A salient characteristic of Lincoln is its monochromatic color scheme. So much tan, beige, brown everywhere. But don't take it from me, take it from famed Nebraska daughter Willa Cather: born in Virginia, died on Park Avenue, claimed by the Cornhusker State for her years in the town of Red Cloud and the University of Nebraska and her writing about life on the Great Plains. But I digress.
Here's Willa praising the immigrants who brought a little dash to the drab landscape: "Colonies of European people, Slavonic, Germanic, Scandinavian, Latin, spread across our bronze prairies like the daubs of color on a painter's palette. They brought with them something that this neutral new world needed ever more than the immigrants needed land."
She got that right. The urge toward neutral shades is all around us here. Part of it is where we're staying, an aging hotel well located close to the Toyota dealership, equidistant from Costco and Walmart and mere steps through a used car lot to a Super Saver discount grocery that compares its bargains favorably to the better-known Hi-Vee. Beyond the shopping areas, the vast majority of neatly landscaped homes and low-rise apartment buildings are on the beige end of the spectrum. Even the yard art conforms: note the white toy truck, rusted metal tractor wheel and bleached deer skull decorating a local property. There's plenty of green in lawns and trees but you wouldn't call Lincoln 50 shades of green. That's the name of a local w**d dispensary.
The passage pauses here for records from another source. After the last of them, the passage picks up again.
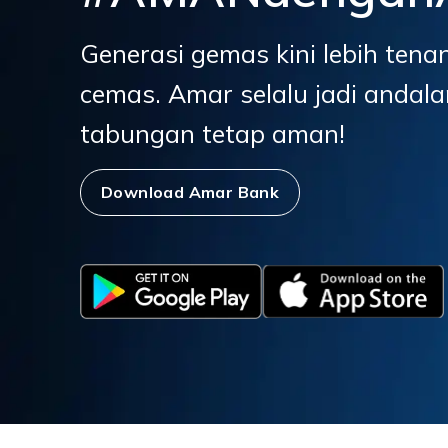
Generasi gemas kini lebih tena
cemas. Amar selalu jadi andala
tabungan tetap aman!
Download Amar Bank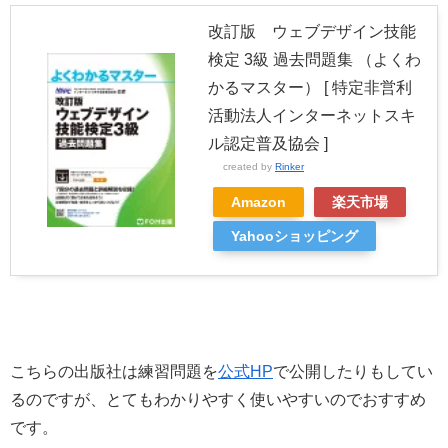
改訂版 ウェブデザイン技能
検定 3級 過去問題集 （よくわ
かるマスター） [ 特定非営利
活動法人インターネットスキ
ル認定普及協会 ]
created by
Rinker
Amazon
楽天市場
Yahooショッピング
こちらの出版社は練習問題を
公式HP
で公開したりもしてい
るのですが、とてもわかりやすく使いやすいのでおすすめ
です。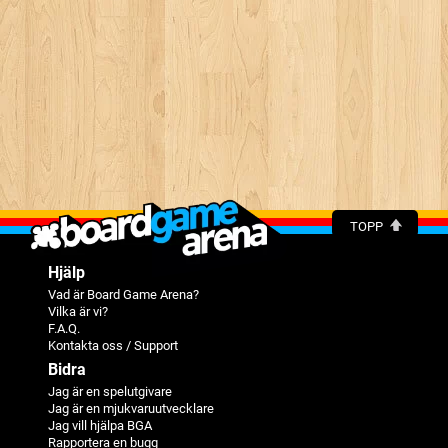
TOPP
Hjälp
Vad är Board Game Arena?
Vilka är vi?
F.A.Q.
Kontakta oss / Support
Bidra
Jag är en spelutgivare
Jag är en mjukvaruutvecklare
Jag vill hjälpa BGA
Rapportera en bugg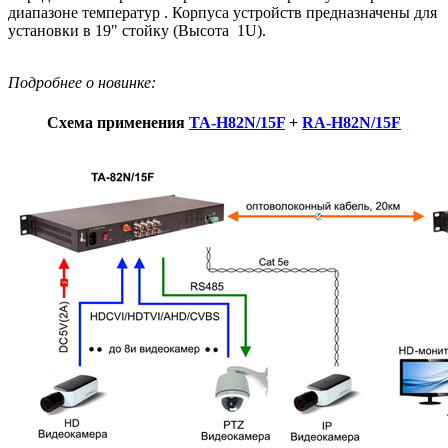
диапазоне температур . Корпуса устройств предназначены для
установки в 19" стойку (Высота 1U).
Подробнее о новинке:
Схема применения
TA-H82N/15F
+
RA-H82N/15F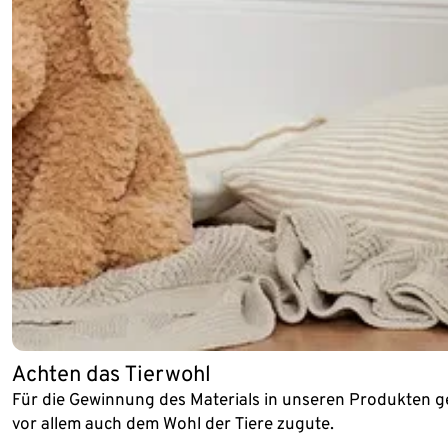
Achten das Tierwohl
Für die Gewinnung des Materials in unseren Produkten 
vor allem auch dem Wohl der Tiere zugute.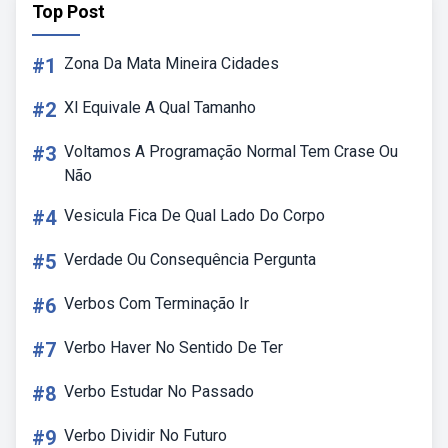
Top Post
#1
Zona Da Mata Mineira Cidades
#2
Xl Equivale A Qual Tamanho
#3
Voltamos A Programação Normal Tem Crase Ou
Não
#4
Vesicula Fica De Qual Lado Do Corpo
#5
Verdade Ou Consequência Pergunta
#6
Verbos Com Terminação Ir
#7
Verbo Haver No Sentido De Ter
#8
Verbo Estudar No Passado
#9
Verbo Dividir No Futuro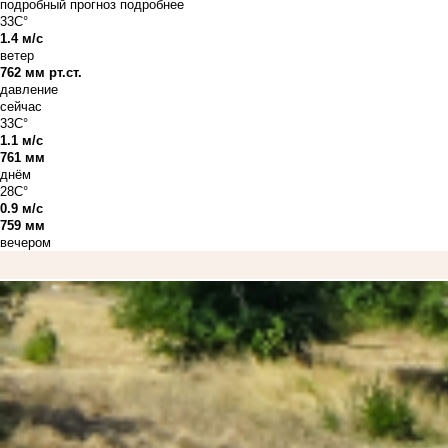
подробный прогноз
подробнее
33C°
1.4 м/с
ветер
762 мм рт.ст.
давление
сейчас
33C°
1.1 м/с
761 мм
днём
28C°
0.9 м/с
759 мм
вечером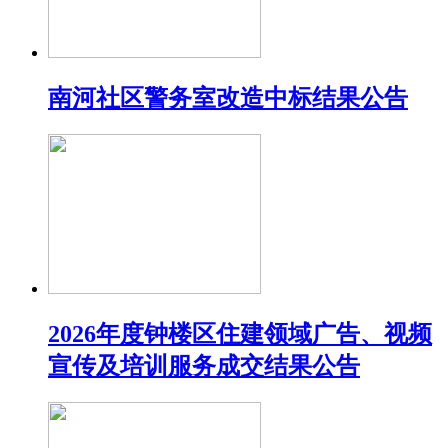
南河社区警务室改造中标结果公告
2026年度钟楼区住建领域广告、视频
宣传及培训服务成交结果公告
Still, there are spurts of colorful rebellion, as in the dark-skinned doll in a red coat at the Nebraska History Museum's exhibit that seeks to explain the state in more than 100 artifacts. The Patty-Jo doll was commissioned from the Terri Lee Doll Company in Lincoln by Jackie Ormes, the first African-American cartoonist to be published in a newspaper, according to the museum. Ormes felt other dark-skinned dolls were based on negative stereotypes and found a better option here.
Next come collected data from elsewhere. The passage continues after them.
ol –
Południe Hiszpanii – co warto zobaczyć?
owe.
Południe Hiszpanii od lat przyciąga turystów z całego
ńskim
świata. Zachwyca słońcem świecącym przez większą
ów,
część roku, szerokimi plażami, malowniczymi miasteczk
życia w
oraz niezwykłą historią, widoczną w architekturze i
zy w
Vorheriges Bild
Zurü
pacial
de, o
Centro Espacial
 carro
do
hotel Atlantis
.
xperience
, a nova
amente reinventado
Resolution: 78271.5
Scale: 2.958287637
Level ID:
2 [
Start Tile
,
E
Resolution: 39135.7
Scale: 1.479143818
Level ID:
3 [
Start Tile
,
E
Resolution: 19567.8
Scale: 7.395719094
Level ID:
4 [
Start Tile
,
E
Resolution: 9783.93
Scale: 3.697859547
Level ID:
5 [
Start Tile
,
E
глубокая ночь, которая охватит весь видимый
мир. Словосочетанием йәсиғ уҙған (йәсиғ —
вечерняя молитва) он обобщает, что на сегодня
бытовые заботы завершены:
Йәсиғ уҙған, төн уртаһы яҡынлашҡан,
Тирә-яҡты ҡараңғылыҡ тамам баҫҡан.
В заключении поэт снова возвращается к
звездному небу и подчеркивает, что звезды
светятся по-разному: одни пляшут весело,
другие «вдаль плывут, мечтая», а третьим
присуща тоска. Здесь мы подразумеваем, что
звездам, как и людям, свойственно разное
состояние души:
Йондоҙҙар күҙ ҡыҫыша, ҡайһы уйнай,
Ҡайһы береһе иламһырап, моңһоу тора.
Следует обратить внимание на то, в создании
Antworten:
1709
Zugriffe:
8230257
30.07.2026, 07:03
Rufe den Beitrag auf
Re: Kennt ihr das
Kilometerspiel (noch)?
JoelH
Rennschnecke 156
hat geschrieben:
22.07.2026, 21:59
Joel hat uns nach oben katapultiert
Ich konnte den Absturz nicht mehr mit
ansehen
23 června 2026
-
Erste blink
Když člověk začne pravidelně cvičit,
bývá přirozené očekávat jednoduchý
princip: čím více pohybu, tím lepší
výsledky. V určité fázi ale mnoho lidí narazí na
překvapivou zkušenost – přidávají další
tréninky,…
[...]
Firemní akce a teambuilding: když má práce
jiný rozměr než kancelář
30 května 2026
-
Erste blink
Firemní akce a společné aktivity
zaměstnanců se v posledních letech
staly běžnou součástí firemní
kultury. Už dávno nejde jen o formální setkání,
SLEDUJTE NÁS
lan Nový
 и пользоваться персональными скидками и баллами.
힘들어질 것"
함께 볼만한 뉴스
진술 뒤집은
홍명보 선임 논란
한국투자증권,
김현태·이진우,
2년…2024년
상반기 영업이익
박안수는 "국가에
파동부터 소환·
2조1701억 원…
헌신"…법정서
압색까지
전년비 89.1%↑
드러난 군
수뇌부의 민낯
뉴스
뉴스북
The prosaic nature of the place works itself into everything, including the ph***ic state capital building, topped not with a warrior or a flag or a toga-clad Statue of Freedom like the one that crowns the U.S. Capitol, but The Sower: a 19-foot-tall figure scattering seeds, symbolizing agriculture as the basis for civilization.
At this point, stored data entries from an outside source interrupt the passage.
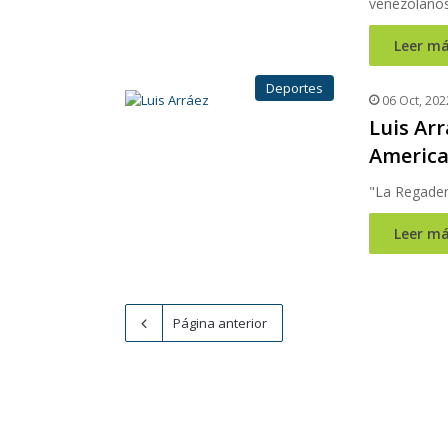
venezolano
Leer má
Deportes
06 Oct, 202
Luis Arr
Americ
"La Regader
Leer má
Página anterior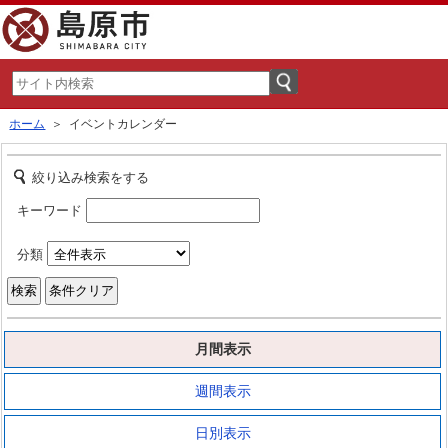
ホーム
＞ イベントカレンダー
絞り込み検索をする
キーワード
分類
月間表示
週間表示
日別表示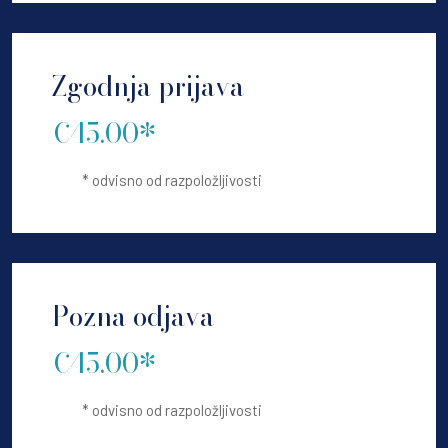
Zgodnja prijava
€45.00*
* odvisno od razpoložljivosti
Pozna odjava
€45.00*
* odvisno od razpoložljivosti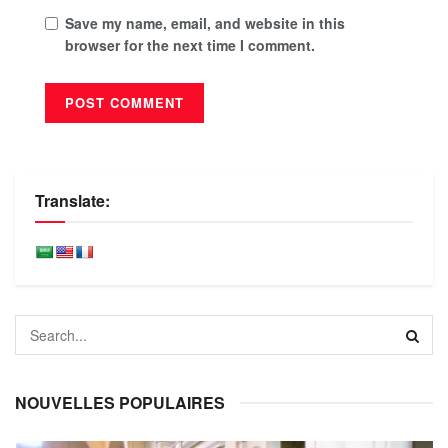
Save my name, email, and website in this
browser for the next time I comment.
Translate:
NOUVELLES POPULAIRES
Not to generalize too much, but the people we've encountered here have been a bit like the folks in fictional River City in "The Music Man": flinty, down-to-earth and not all that cuddly, but helpful when you need it most. I can recommend (402) Creamery, a local chain of high-end treats -- try the peach cobbler ice cream -- and Hiro88 for sushi and innovative Chinese specialities, including a first-rate hot and sour soup. Though things can seem beige, the sunsets are often dazzling.